#### [Task to carry out]
From the records below, find each line with the string "auch" and copy it.

#### [Saved entries]
####################
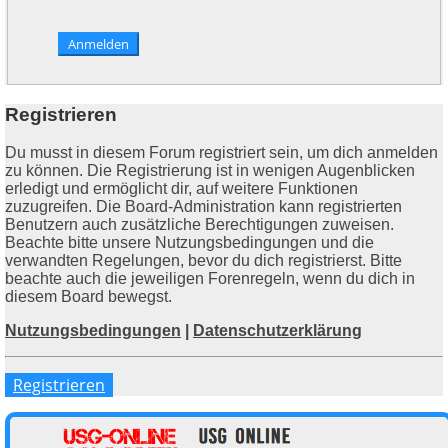
Registrieren
Du musst in diesem Forum registriert sein, um dich anmelden
zu können. Die Registrierung ist in wenigen Augenblicken
erledigt und ermöglicht dir, auf weitere Funktionen
zuzugreifen. Die Board-Administration kann registrierten
Benutzern auch zusätzliche Berechtigungen zuweisen.
Beachte bitte unsere Nutzungsbedingungen und die
verwandten Regelungen, bevor du dich registrierst. Bitte
beachte auch die jeweiligen Forenregeln, wenn du dich in
diesem Board bewegst.
Nutzungsbedingungen
|
Datenschutzerklärung
Registrieren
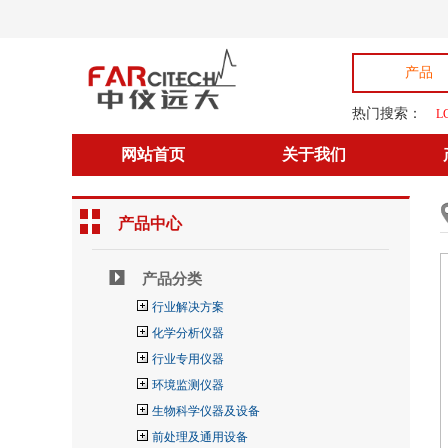
产品
热门搜索：
L
网站首页
关于我们
产品中心
产品分类
行业解决方案
化学分析仪器
行业专用仪器
环境监测仪器
生物科学仪器及设备
前处理及通用设备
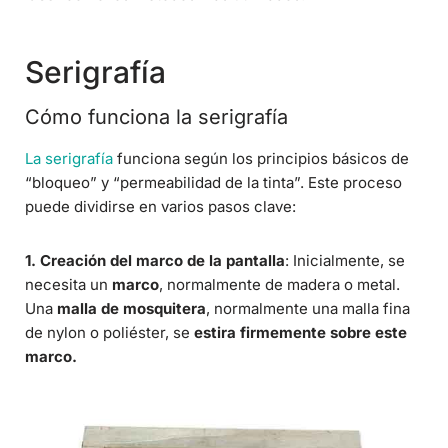
Serigrafía
Cómo funciona la serigrafía
La serigrafía
funciona según los principios básicos de
“bloqueo” y “permeabilidad de la tinta”. Este proceso
puede dividirse en varios pasos clave:
1. Creación del marco de la pantalla
: Inicialmente, se
necesita un
marco
, normalmente de madera o metal.
Una
malla de mosquitera
, normalmente una malla fina
de nylon o poliéster, se
estira firmemente sobre este
marco.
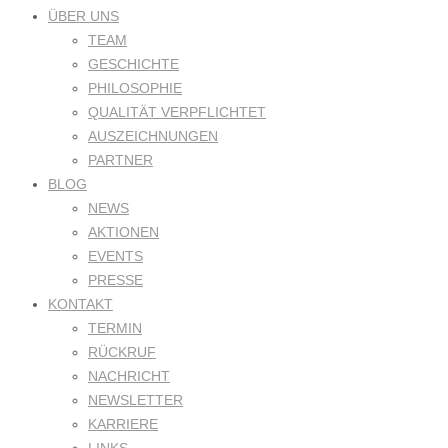
ÜBER UNS
TEAM
GESCHICHTE
PHILOSOPHIE
QUALITÄT VERPFLICHTET
AUSZEICHNUNGEN
PARTNER
BLOG
NEWS
AKTIONEN
EVENTS
PRESSE
KONTAKT
TERMIN
RÜCKRUF
NACHRICHT
NEWSLETTER
KARRIERE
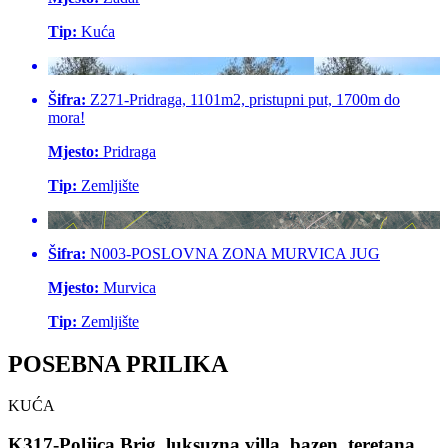
Tip:
Kuća
Šifra:
Z271-Pridraga, 1101m2, pristupni put, 1700m do
mora!
Mjesto:
Pridraga
Tip:
Zemljište
Šifra:
N003-POSLOVNA ZONA MURVICA JUG
Mjesto:
Murvica
Tip:
Zemljište
POSEBNA
PRILIKA
KUĆA
K317-Poljica Brig, luksuzna villa, bazen, teretana,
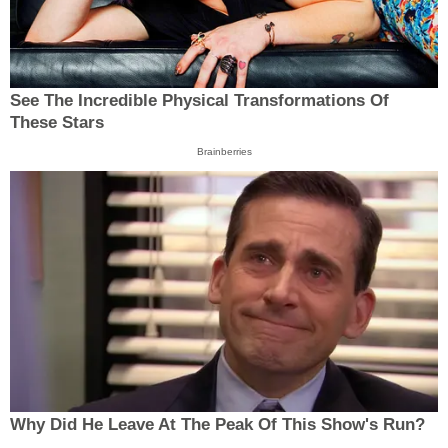
See The Incredible Physical Transformations Of
These Stars
Brainberries
Why Did He Leave At The Peak Of This Show's Run?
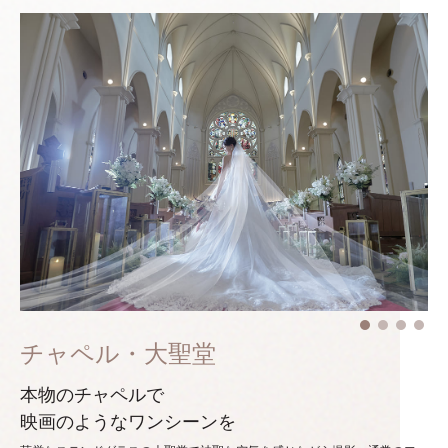
チャペル・大聖堂
本物のチャペルで
映画のようなワンシーンを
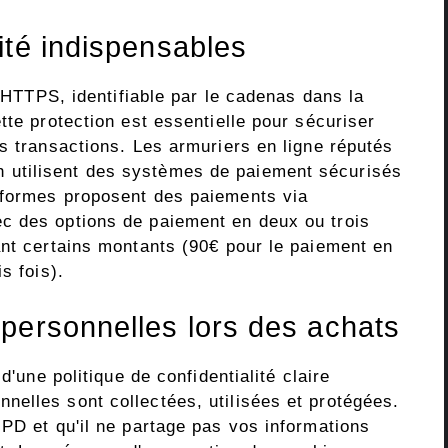
ité indispensables
e HTTPS, identifiable par le cadenas dans la
tte protection est essentielle pour sécuriser
s transactions. Les armuriers en ligne réputés
utilisent des systèmes de paiement sécurisés
eformes proposent des paiements via
c des options de paiement en deux ou trois
ant certains montants (90€ pour le paiement en
s fois).
personnelles lors des achats
d'une politique de confidentialité claire
elles sont collectées, utilisées et protégées.
PD et qu'il ne partage pas vos informations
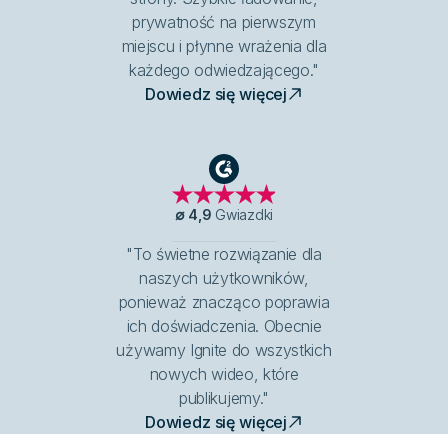
prywatność na pierwszym
miejscu i płynne wrażenia dla
każdego odwiedzającego."
Dowiedz się więcej
G2
∅
4,9
Gwiazdki
"To świetne rozwiązanie dla
naszych użytkowników,
ponieważ znacząco poprawia
ich doświadczenia. Obecnie
używamy Ignite do wszystkich
nowych wideo, które
publikujemy."
Dowiedz się więcej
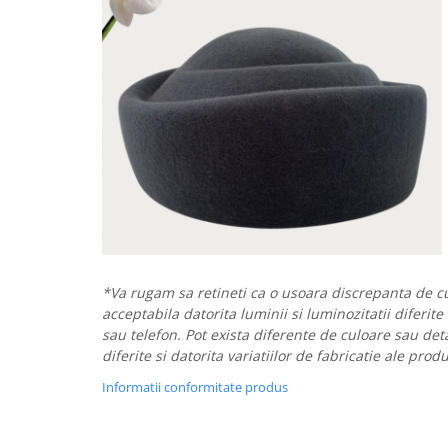
*Va rugam sa retineti ca o usoara discrepanta de cu
acceptabila datorita luminii si luminozitatii diferite
sau telefon. Pot exista diferente de culoare sau deta
diferite si datorita variatiilor de fabricatie ale prod
Informatii conformitate produs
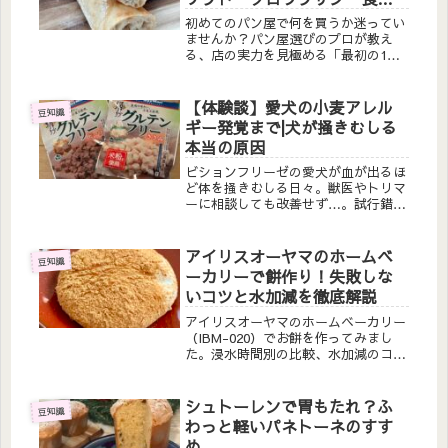
ン】
初めてのパン屋で何を買うか迷ってい
ませんか？パン屋選びのプロが教え
る、店の実力を見極める「最初の1
個」の選び方。バゲット・クロワッサ
ン・食パンで分かるお店のこだわりと
は。美味しいパン屋を見つけるコツを
【体験談】愛犬の小麦アレル
豆知識
徹底解説！
ギー発覚まで|犬が掻きむしる
本当の原因
ビションフリーゼの愛犬が血が出るほ
ど体を掻きむしる日々。獣医やトリマ
ーに相談しても改善せず…。試行錯誤
の末に判明した小麦アレルギー。グル
テンフリーのドッグフードとおやつで
劇的に改善した実体験を詳しく紹介し
アイリスオーヤマのホームベ
豆知識
ます。同じ悩みを持つ飼い主さんへ。
ーカリーで餅作り！失敗しな
いコツと水加減を徹底解説
アイリスオーヤマのホームベーカリー
（IBM-020）でお餅を作ってみまし
た。浸水時間別の比較、水加減のコ
ツ、粒感を残さない方法まで実体験を
もとに詳しく解説。つきたて餅が1時
間15分で完成する手軽さに感動！年末
シュトーレンで胃もたれ？ふ
豆知識
の恒例行事にもおすすめです。
わっと軽いパネトーネのすす
め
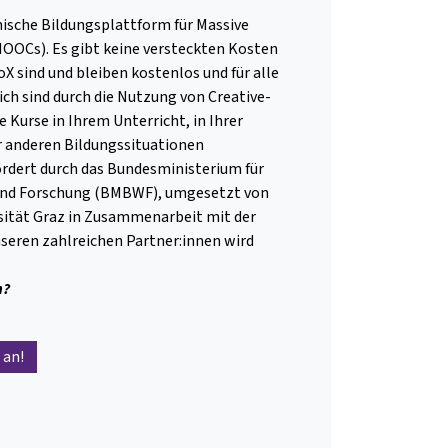
hische Bildungsplattform für Massive
OOCs). Es gibt keine versteckten Kosten
oX sind und bleiben kostenlos und für alle
lich sind durch die Nutzung von Creative-
Kurse in Ihrem Unterricht, in Ihrer
 anderen Bildungssituationen
rdert durch das Bundesministerium für
 und Forschung (BMBWF), umgesetzt von
sität Graz in Zusammenarbeit mit der
nseren zahlreichen Partner:innen wird
h?
 an!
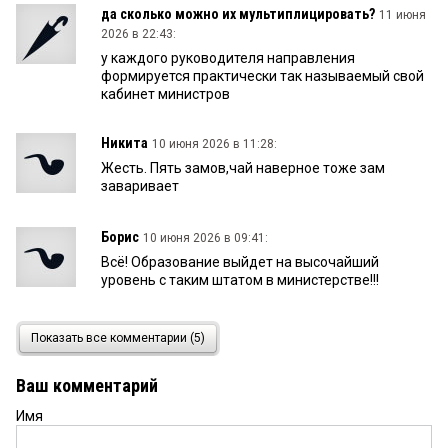
да сколько можно их мультиплицировать?
11 июня
2026 в 22:43:
у каждого руководителя направления
формируется практически так называемый свой
кабинет министров
Никита
10 июня 2026 в 11:28:
Жесть. Пять замов,чай наверное тоже зам
заваривает
Борис
10 июня 2026 в 09:41:
Всё! Образование выйдет на высочайший
уровень с таким штатом в министерстве!!!
дервиш
9 июня 2026 в 13:14:
Показать все комментарии (5)
Всё как всегда, а ведь можно было бы сделать
по-другому, выделить вопросы безопасности и
Ваш комментарий
передать их на исполнение в комитет
безопасности или, как он там сейчас называется,
Имя
министерство безопасности, который одно время
возглавлял мой одногрупник по университету, а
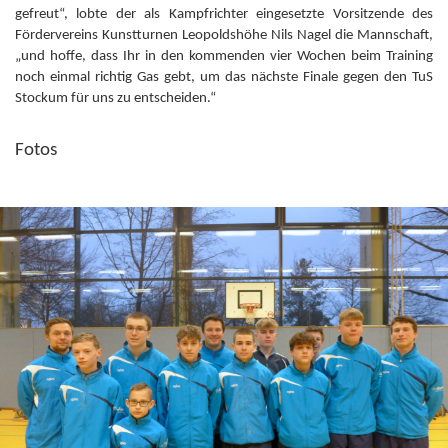
gefreut“, lobte der als Kampfrichter eingesetzte Vorsitzende des
Fördervereins Kunstturnen Leopoldshöhe Nils Nagel die Mannschaft,
„und hoffe, dass Ihr in den kommenden vier Wochen beim Training
noch einmal richtig Gas gebt, um das nächste Finale gegen den TuS
Stockum für uns zu entscheiden.“
Fotos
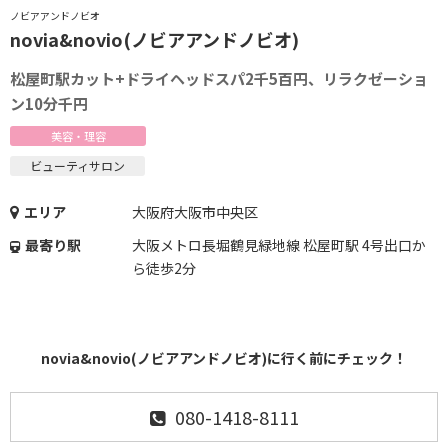
ノビアアンドノビオ
novia&novio(ノビアアンドノビオ)
松屋町駅カット+ドライヘッドスパ2千5百円、リラクゼーショ
ン10分千円
美容・理容
ビューティサロン
エリア
大阪府大阪市中央区
最寄り駅
大阪メトロ長堀鶴見緑地線 松屋町駅 4号出口か
ら徒歩2分
novia&novio(ノビアアンドノビオ)に行く前にチェック！
080-1418-8111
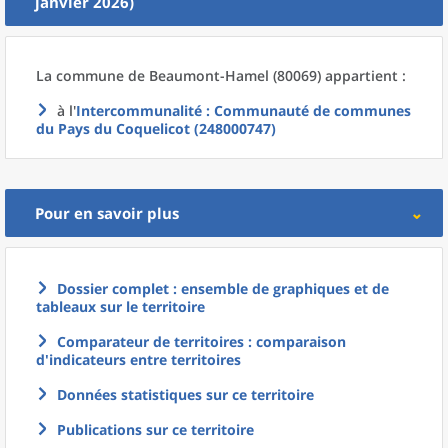
janvier 2026)
La commune
de
Beaumont-Hamel (80069) appartient :
à l'
Intercommunalité
: Communauté de communes
du Pays du Coquelicot (248000747)
Pour en savoir plus
Dossier complet : ensemble de graphiques et de
tableaux sur le territoire
Comparateur de territoires : comparaison
d'indicateurs entre territoires
Données statistiques sur ce territoire
Publications sur ce territoire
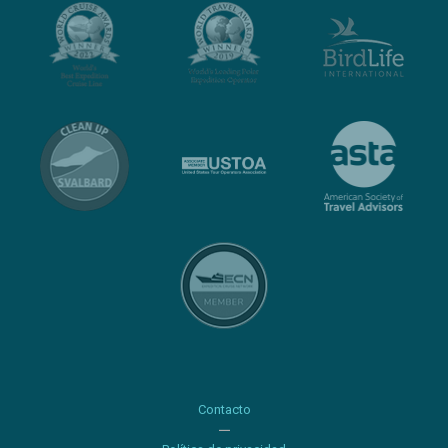
Contacto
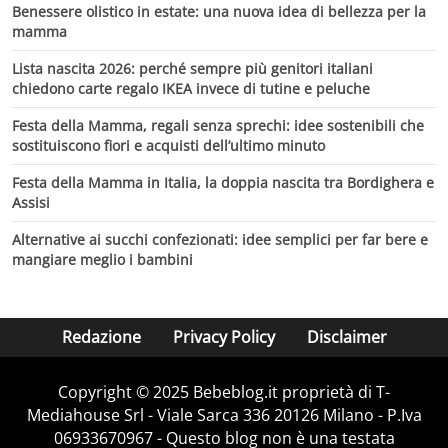
Benessere olistico in estate: una nuova idea di bellezza per la
mamma
Lista nascita 2026: perché sempre più genitori italiani
chiedono carte regalo IKEA invece di tutine e peluche
Festa della Mamma, regali senza sprechi: idee sostenibili che
sostituiscono fiori e acquisti dell’ultimo minuto
Festa della Mamma in Italia, la doppia nascita tra Bordighera e
Assisi
Alternative ai succhi confezionati: idee semplici per far bere e
mangiare meglio i bambini
Redazione
Privacy Policy
Disclaimer
Copyright © 2025 Bebeblog.it proprietà di T-
Mediahouse Srl - Viale Sarca 336 20126 Milano - P.Iva
06933670967 - Questo blog non è una testata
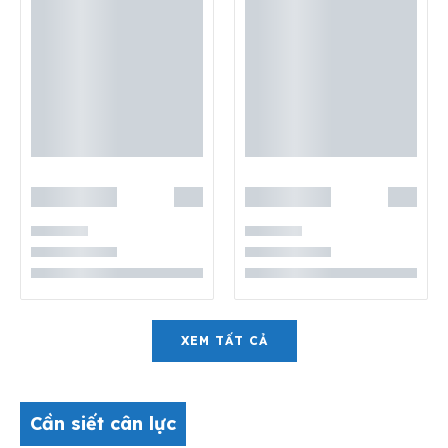
XEM TẤT CẢ
Cần siết cân lực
####################
#### [Reply to the exercise]
Benutzern auch zusätzliche Berechtigungen zuweisen.
beachte auch die jeweiligen Forenregeln, wenn du dich in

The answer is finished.